Abstract 884: Effects of a Low-Fat Diet and Nutritional Supplements on Inflammatory Markers of Atherosclerosis in Hyperlipidemic Children: The EARLY Trial
Background: Evidence suggests that inflammation plays a major role in the pathogenesis of atherosclerosis. Inflammatory markers reflecting endothelial function such as soluble intercellular adhesion molecule-1 (sICAM-1), soluble CD40 ligand (sCD40L) and high-sensitivity C-reactive protein (hsCRP) are predictive of future cardiovascular risk. The aim of this study was to determine the effects of the National Cholesterol Education Program Step II (NCEP-II) diet and nutritional supplements on markers of vascular inflammation in hyperlipidemic children.

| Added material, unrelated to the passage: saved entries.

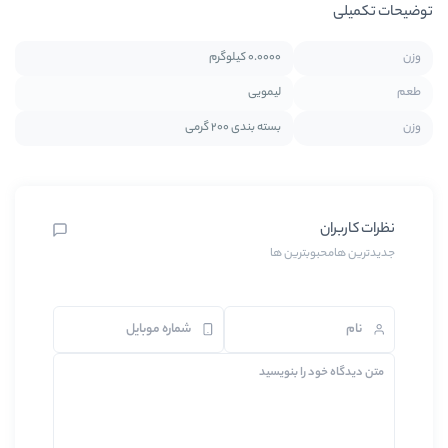
0.0000 کیلوگرم
لیمویی
بسته بندی 200 گرمی
بترین ها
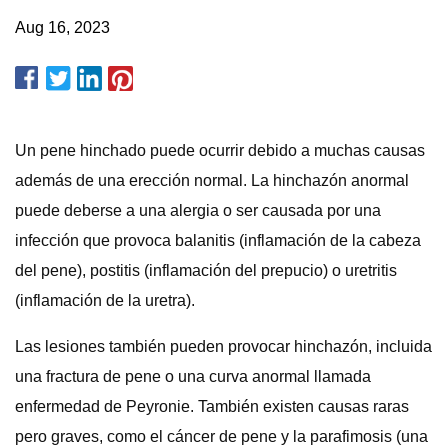
Aug 16, 2023
Un pene hinchado puede ocurrir debido a muchas causas
además de una erección normal. La hinchazón anormal
puede deberse a una alergia o ser causada por una
infección que provoca balanitis (inflamación de la cabeza
del pene), postitis (inflamación del prepucio) o uretritis
(inflamación de la uretra).
Las lesiones también pueden provocar hinchazón, incluida
una fractura de pene o una curva anormal llamada
enfermedad de Peyronie. También existen causas raras
pero graves, como el cáncer de pene y la parafimosis (una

Methods and Results: In a randomized, double-blind placebo-controlled trial, 53 children (ages 7–19) with familial hypercholesterolemia or familial combined hyperlipidemia consumed the NCEP-II diet for 6 wks and were then given: a combination of vitamins C ( 500mg/day) and E (400 IU/day) (Vits); docosahexaenoic acid (DHA, 1.2g/day); L-arginine (L-Arg, 6g/day); or a cocoa beverage (100mg/day, 200mg flavanols) for 6 wks. This was followed by a washout phase (6 wks) and a placebo phase (6 wks) while continuing the NCEP-II diet. Plasma concentrations of hsCRP were determined by particle-enhanced immunonephelometery; sICAM-1 and sCD40L concentrations by standard enzyme-linked immunosorbant assay. Baseline median concentrations of sICAM-1 (147ng/ml, interquartile range 115–178), sCD40L (1.1ng/ml, 1.0 –2.3) and hsCRP (.10mg/dl, .03–.33) were not significantly affected by the NCEP-II diet. After 6 wks of supplementation with Vits, DHA, L-Arg or Cocoa, concentrations of sICAM-1, sCD40L and hsCRP were not significantly changed compared to baseline (Table⇓). There was no weight loss associated with the diet or supplements.
Conclusion: We found no evidence that the NCEP-II diet and nutritional supplements modified circulating concentrations of selected markers of endothelial function and inflammation in hyperlipidemic children.